_Task_
In the records below, find the line that contains "サービス提供ができません。" and the line that contains "mediciones de peso.", then retype exactly those two lines and every line between them.

**** Record extracts ****

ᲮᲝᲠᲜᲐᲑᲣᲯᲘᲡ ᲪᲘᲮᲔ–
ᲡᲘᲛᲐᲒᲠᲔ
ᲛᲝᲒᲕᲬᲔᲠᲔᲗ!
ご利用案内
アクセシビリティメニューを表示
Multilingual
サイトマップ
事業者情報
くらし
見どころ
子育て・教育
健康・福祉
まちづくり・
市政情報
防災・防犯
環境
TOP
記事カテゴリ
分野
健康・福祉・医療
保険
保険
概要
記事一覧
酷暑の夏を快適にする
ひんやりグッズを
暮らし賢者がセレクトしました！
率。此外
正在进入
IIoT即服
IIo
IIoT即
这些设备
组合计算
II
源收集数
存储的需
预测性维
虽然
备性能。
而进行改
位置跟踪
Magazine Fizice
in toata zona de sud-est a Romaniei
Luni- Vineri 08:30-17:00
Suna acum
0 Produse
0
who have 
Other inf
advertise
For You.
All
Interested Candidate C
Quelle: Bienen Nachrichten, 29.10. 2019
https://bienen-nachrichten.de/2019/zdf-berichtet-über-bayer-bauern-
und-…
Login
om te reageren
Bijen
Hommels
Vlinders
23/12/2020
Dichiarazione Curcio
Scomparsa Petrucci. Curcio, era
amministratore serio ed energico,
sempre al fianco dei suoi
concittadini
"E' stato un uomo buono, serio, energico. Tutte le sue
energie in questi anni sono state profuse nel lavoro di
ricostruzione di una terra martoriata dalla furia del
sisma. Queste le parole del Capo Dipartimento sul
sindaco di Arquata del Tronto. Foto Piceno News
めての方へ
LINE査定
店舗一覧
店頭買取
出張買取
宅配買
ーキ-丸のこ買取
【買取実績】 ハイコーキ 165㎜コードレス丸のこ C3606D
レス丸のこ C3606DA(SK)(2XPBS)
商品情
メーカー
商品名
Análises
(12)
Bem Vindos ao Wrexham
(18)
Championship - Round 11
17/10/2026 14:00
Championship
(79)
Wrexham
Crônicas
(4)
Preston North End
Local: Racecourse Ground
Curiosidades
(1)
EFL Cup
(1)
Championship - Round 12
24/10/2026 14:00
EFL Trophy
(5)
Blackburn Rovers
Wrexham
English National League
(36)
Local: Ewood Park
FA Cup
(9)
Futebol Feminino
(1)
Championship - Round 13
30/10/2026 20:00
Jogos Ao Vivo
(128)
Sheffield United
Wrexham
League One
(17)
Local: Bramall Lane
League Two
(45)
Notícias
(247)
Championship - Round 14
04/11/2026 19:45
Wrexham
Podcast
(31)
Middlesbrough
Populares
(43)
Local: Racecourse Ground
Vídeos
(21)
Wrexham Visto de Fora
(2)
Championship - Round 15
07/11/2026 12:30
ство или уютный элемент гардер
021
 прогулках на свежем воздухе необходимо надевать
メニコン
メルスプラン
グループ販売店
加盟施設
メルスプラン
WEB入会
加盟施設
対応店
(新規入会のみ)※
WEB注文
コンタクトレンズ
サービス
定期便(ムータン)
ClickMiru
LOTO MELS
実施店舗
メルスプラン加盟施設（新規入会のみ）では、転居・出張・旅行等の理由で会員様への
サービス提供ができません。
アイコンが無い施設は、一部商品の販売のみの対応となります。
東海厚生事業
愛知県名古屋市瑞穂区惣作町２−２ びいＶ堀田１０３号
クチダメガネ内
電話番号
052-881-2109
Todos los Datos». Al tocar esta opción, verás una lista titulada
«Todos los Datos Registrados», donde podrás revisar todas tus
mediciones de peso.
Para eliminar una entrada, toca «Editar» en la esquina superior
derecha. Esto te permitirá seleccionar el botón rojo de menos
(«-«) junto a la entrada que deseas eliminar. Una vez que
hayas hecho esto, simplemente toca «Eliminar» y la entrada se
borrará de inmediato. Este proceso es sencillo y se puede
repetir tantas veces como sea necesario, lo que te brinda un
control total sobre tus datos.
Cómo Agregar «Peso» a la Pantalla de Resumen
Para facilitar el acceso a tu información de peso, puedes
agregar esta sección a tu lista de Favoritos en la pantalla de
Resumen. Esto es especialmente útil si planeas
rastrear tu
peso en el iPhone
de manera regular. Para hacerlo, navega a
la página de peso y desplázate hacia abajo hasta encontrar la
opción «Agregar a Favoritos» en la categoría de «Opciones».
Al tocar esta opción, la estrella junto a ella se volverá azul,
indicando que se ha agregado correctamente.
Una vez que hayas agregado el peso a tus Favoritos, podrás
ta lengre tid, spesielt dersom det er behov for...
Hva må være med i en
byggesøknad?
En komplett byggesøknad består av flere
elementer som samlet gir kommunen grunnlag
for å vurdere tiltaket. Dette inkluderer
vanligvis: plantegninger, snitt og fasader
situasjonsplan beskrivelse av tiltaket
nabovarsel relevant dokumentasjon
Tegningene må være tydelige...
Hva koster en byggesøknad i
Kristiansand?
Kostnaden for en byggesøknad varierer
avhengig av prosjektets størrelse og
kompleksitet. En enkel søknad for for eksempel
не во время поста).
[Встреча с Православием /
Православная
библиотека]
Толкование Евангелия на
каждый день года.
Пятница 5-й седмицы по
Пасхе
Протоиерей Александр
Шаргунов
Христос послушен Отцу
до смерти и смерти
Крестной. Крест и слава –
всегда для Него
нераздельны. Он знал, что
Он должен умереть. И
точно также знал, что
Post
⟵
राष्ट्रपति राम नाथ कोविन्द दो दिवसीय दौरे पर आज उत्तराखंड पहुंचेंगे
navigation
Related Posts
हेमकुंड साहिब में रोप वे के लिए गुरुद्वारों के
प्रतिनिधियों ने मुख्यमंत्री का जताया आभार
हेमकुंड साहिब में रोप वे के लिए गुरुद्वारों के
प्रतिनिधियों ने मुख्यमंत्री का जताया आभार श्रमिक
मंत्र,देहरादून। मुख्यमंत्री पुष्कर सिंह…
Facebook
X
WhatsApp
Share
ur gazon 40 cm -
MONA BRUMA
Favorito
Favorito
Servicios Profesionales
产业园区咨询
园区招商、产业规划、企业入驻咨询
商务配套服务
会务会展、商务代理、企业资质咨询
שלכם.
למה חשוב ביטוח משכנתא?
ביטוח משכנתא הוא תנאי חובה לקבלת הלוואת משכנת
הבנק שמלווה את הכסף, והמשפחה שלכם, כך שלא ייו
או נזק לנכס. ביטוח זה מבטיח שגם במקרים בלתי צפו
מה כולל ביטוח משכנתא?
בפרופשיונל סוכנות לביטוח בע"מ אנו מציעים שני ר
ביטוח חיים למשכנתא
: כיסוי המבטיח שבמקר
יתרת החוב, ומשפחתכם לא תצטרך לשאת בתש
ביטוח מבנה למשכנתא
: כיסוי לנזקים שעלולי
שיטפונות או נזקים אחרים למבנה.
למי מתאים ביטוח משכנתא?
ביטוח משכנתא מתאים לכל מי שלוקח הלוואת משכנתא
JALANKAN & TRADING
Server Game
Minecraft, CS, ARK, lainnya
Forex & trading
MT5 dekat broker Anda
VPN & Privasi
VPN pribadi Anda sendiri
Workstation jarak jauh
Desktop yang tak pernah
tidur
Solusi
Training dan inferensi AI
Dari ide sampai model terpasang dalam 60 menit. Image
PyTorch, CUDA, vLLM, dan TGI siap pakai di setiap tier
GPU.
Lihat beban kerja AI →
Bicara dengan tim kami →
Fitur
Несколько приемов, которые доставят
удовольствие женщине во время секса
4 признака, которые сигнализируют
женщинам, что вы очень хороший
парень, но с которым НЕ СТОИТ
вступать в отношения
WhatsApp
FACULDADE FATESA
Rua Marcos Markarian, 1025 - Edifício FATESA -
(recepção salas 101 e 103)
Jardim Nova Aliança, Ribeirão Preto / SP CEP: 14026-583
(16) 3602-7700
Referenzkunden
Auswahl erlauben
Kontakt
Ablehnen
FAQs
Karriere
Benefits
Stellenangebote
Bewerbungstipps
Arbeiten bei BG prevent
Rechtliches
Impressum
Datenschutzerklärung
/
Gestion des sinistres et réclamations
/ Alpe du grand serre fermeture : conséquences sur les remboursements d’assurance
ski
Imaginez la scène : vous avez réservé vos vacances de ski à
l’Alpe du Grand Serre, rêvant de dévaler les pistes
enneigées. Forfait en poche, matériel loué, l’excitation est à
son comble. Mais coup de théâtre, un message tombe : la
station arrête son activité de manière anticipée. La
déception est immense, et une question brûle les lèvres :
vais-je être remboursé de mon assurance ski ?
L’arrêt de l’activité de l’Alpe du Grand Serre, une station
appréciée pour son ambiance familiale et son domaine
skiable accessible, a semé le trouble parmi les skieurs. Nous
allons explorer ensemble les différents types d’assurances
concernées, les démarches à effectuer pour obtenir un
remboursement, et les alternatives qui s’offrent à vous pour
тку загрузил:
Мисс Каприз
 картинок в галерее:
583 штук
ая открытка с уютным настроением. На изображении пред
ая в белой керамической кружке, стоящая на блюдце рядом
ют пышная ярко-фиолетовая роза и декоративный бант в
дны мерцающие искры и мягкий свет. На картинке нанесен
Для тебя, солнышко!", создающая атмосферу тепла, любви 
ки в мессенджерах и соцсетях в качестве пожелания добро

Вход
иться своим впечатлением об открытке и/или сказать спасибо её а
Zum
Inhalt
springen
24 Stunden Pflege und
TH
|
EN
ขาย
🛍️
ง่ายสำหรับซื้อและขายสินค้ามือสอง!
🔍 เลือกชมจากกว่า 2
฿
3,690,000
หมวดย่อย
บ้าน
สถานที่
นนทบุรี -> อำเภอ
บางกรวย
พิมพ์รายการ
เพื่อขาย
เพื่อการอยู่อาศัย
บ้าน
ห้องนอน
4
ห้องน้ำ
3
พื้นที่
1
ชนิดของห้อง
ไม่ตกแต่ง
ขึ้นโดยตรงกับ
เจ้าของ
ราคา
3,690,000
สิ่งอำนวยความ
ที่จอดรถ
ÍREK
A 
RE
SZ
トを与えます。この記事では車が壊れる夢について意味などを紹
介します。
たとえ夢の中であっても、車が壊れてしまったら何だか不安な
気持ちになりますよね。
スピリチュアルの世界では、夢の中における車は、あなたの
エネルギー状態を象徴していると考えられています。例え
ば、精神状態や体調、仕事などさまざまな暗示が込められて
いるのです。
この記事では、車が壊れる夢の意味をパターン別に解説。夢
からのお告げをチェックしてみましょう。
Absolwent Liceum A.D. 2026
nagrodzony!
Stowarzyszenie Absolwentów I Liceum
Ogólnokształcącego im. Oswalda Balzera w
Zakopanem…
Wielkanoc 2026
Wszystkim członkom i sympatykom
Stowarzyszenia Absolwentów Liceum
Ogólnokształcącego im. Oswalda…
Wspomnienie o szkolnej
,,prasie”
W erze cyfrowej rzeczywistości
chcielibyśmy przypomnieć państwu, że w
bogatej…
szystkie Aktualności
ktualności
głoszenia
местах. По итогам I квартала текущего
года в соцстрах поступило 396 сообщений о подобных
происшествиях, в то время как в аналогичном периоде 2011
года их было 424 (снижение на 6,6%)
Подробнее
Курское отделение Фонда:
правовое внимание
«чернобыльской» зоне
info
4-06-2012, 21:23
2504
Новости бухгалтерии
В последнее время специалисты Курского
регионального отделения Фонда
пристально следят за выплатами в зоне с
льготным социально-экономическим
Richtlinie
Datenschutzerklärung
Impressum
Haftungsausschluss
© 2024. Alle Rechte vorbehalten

****

_Answer to this task_
サービス提供ができません。
アイコンが無い施設は、一部商品の販売のみの対応となります。
東海厚生事業
愛知県名古屋市瑞穂区惣作町２−２ びいＶ堀田１０３号
クチダメガネ内
電話番号
052-881-2109
Todos los Datos». Al tocar esta opción, verás una lista titulada
«Todos los Datos Registrados», donde podrás revisar todas tus
mediciones de peso.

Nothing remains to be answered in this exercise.